THY tek başına Afrika semalarında destan yazmaktadır. Yalnızca insan değil, tıpkı vakitte insanlık taşımaktadır.
TÜRKİYE’NİN İNSANİ YARDIMLARDA GELDİĞİ DÜZEY ÖTEKİ BİR ÜLKE İSMİNE ASLA MÜMKÜN OLMAYACAK BİR DURUMDA”
İnsani yardımlar konusunda Türkiye’nin Afrika ülkelerinde geldiği düzey diğer bir ülke ismine asla mümkün olmayacak bir durumdur. Bir taraftan beş kıta bir TİKA düsturuyla çıktığımız yolda, yanı başında Diyanet Vakfı, MAARİF Vakfı, Yurtdışı Türkler ve Akraba Toplulukları, KIZILAY ve Yunus Emre Enstitüleri, başka tarafta isimsiz kahramanlar sivil toplum kuruluşlarımız kıtada nerede muhtaçlık sahibi var, orada kimsenin lisanı ile kültürü ile uğraşmadan yalnızca insani bedellerin mana bulmasına çaba ediyorlar.
En ücra köydeki insanların su kuyusunu kaygı edinen bir toplumun dünyada gibisi yok. Kimsenin kendine ilişkin kimliğine karışmadan onun elinden tutarak, dünyanın rastgele bir coğrafyasındaki üzere bugünün nimetlerinden istifade etmesi için çalışılıyor.

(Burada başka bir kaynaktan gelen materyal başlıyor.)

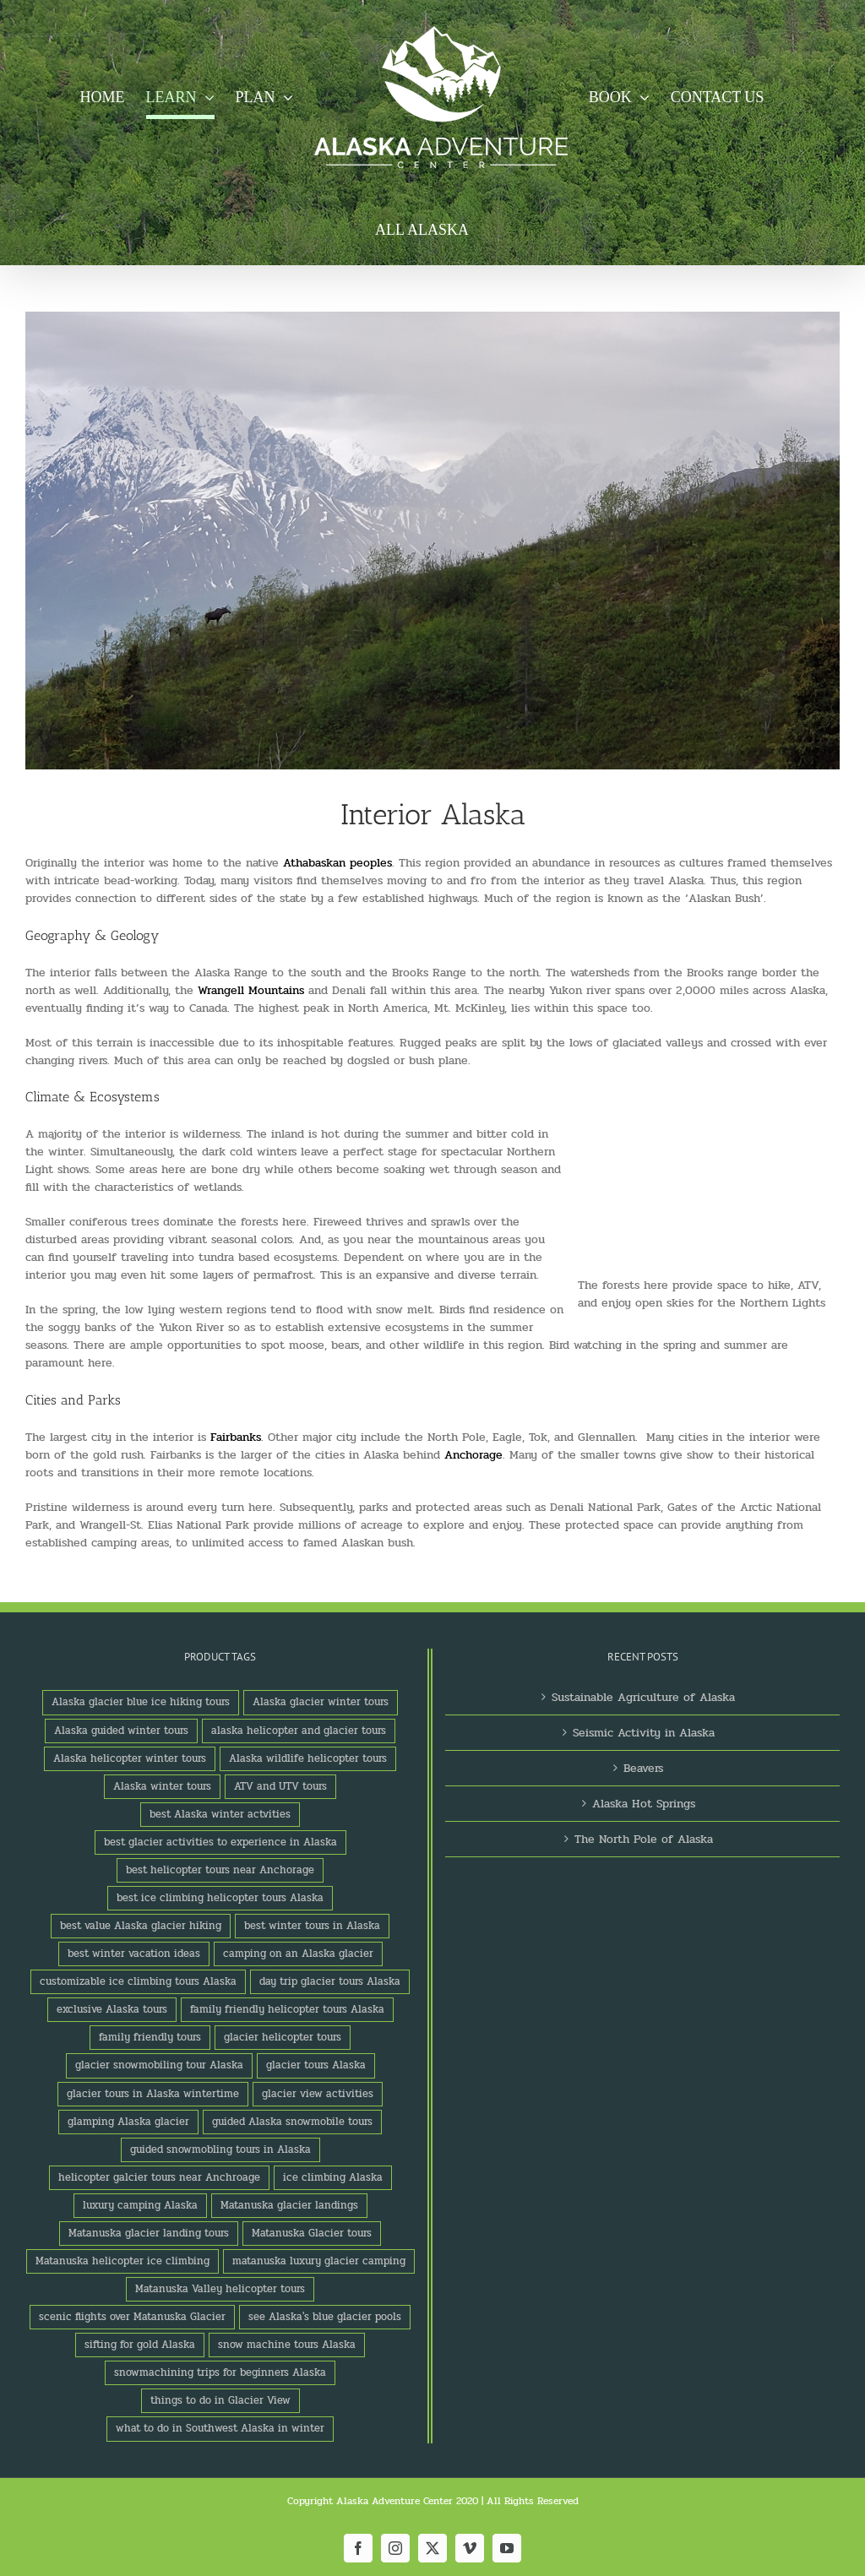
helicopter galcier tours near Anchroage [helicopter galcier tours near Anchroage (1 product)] (159, 2177)
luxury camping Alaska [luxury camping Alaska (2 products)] (140, 2205)
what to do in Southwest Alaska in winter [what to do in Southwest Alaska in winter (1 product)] (220, 2428)
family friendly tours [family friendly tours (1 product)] (150, 2037)
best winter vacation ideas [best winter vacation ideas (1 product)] (134, 1953)
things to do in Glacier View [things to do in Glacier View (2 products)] (220, 2400)
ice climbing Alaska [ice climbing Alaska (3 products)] (333, 2177)
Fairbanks (235, 1437)
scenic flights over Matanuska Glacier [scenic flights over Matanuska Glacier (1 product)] (132, 2316)
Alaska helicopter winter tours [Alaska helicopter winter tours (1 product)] (129, 1758)
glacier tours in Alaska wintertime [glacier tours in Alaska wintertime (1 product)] (153, 2093)
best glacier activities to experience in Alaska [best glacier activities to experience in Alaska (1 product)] (220, 1842)
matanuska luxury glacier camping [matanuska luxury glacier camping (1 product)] (318, 2261)
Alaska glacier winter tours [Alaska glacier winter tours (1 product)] (321, 1701)
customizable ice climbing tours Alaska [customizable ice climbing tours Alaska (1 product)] (138, 1981)
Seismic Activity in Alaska (644, 1733)
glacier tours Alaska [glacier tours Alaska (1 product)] (316, 2065)
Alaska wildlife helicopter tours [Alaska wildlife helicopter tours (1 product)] (308, 1758)
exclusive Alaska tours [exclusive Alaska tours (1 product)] (112, 2009)
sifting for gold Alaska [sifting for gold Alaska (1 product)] (139, 2344)
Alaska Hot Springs (643, 1803)
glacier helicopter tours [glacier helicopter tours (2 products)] (282, 2037)
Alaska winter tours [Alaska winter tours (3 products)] (162, 1786)
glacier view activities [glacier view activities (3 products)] (317, 2093)
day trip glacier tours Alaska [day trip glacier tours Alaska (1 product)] (329, 1981)
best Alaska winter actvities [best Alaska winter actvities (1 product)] (220, 1814)
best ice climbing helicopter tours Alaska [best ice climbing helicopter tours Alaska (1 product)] (220, 1897)
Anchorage (473, 1455)
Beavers (643, 1768)
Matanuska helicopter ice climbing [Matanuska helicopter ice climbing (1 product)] (122, 2261)
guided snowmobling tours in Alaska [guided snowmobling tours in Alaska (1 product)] (220, 2149)
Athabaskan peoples (337, 863)
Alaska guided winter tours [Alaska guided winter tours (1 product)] (121, 1730)
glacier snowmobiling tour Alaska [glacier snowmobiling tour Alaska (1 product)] (159, 2065)
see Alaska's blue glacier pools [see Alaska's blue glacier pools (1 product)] (324, 2316)
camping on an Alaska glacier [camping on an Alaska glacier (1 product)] (298, 1953)
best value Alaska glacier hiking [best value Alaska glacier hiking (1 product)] (140, 1925)
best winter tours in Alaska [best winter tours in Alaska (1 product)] (312, 1925)
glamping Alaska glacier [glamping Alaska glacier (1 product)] (128, 2121)
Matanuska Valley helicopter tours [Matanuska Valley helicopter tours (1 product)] (220, 2288)
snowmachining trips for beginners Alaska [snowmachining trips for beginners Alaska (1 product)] (220, 2372)
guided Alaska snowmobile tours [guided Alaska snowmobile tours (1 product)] (292, 2121)
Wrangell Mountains (251, 990)
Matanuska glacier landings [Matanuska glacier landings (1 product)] (289, 2205)
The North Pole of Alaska (643, 1839)
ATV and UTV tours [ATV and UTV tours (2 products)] (280, 1786)
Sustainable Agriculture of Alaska (643, 1697)
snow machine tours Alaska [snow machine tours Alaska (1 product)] (287, 2344)
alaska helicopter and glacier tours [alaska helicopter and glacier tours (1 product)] (298, 1730)
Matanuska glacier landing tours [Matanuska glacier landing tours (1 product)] (148, 2233)
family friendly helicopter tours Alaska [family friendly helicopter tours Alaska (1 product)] (287, 2009)
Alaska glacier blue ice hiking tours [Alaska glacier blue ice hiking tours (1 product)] (141, 1701)
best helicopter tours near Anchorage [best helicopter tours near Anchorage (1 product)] (220, 1869)
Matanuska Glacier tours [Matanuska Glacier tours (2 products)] (312, 2233)
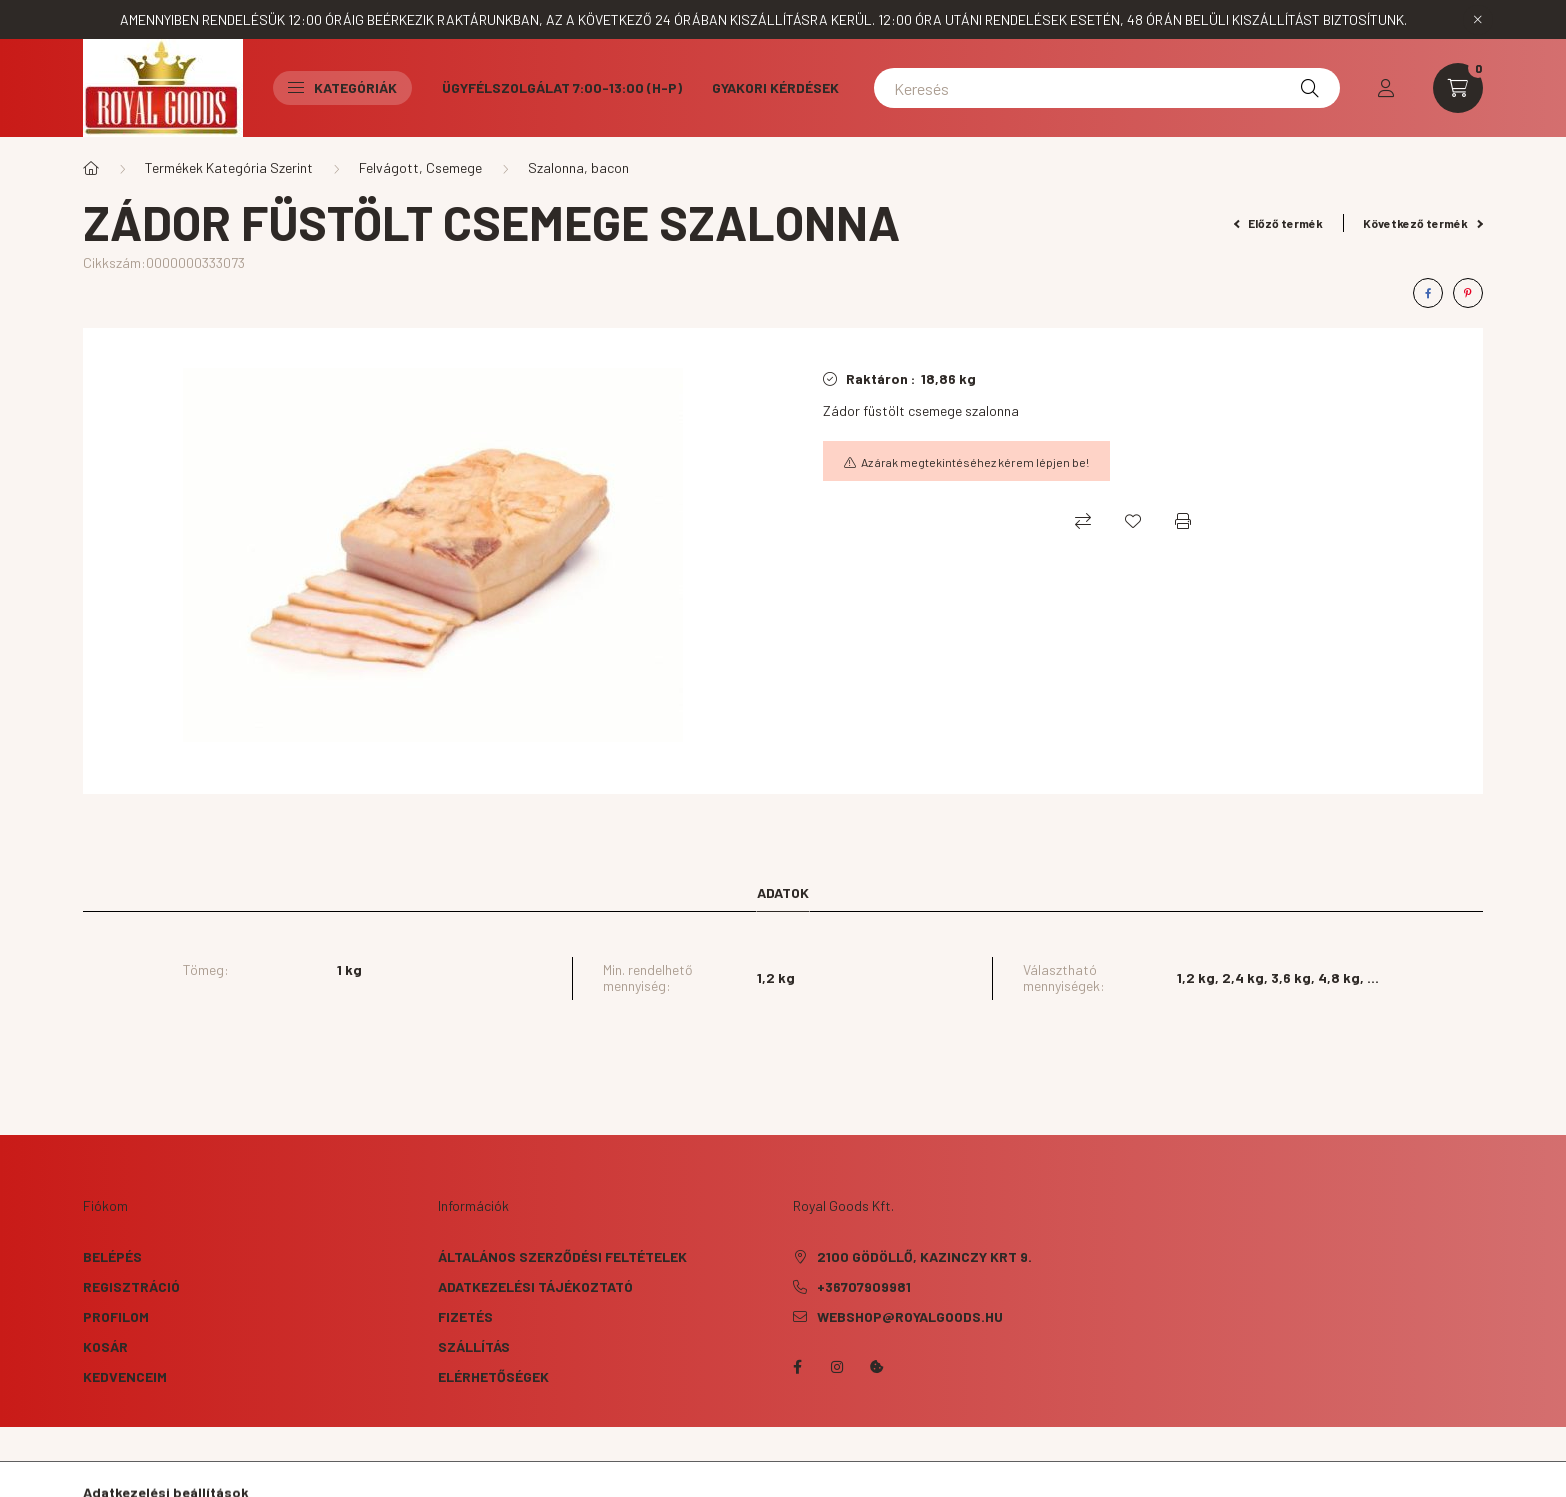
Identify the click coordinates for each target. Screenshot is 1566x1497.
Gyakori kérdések (775, 87)
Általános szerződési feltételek (562, 1256)
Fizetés (465, 1316)
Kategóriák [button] (342, 87)
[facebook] (1428, 293)
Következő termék (1423, 223)
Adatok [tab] (783, 892)
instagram (837, 1367)
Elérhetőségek (493, 1376)
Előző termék (1279, 223)
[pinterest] (1468, 293)
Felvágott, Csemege (420, 167)
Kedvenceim (125, 1376)
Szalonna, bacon (578, 167)
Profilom (116, 1316)
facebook (797, 1367)
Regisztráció (131, 1286)
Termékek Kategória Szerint (229, 167)
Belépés (112, 1256)
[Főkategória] (91, 168)
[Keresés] (1107, 88)
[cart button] (1458, 88)
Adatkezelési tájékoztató (535, 1286)
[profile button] (1386, 88)
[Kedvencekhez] (1133, 521)
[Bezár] (1478, 20)
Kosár (105, 1346)
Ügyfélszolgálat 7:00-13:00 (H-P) (562, 87)
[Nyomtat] (1183, 521)
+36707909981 (864, 1286)
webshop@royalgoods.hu (910, 1316)
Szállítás (474, 1346)
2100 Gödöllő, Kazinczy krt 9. (924, 1256)
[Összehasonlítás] (1083, 521)
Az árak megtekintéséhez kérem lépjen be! (975, 462)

Tabiplerimiz, mühendislerimiz, velhasıl tüm gönüllülerimiz tarihimizin en hoş insani hasletlerine dokunan seferberliği yapmaktalar. Ülkemizde şu an 25 bin civarında Afrikalı öğrenci bilimin her alanında eğitim görüyor. Binlerce mezun var. Bunlar ülkelerine dönüp dernekler kurdular ve tüm bu gelişmelerin tesisinde onların katkısı çok büyük.
Maarif Okullarında artık on binlerce öğrenci kendi ülkelerinde kalarak çağdaş eğitimin fırsatlarından istifade ediyorlar. Avrupalılar ve öteki kıtalardan Türkiye’nin Afrika’daki atılımlarını genel manada öğrenmek isteyenler üç noktaya bakıyorlar: Temsilcilik, THY ve TİKA. Bunları ülkelerin üzerinde işaretleyince Türkiye’nin geldiği düzey zaten ortaya çıkıyor.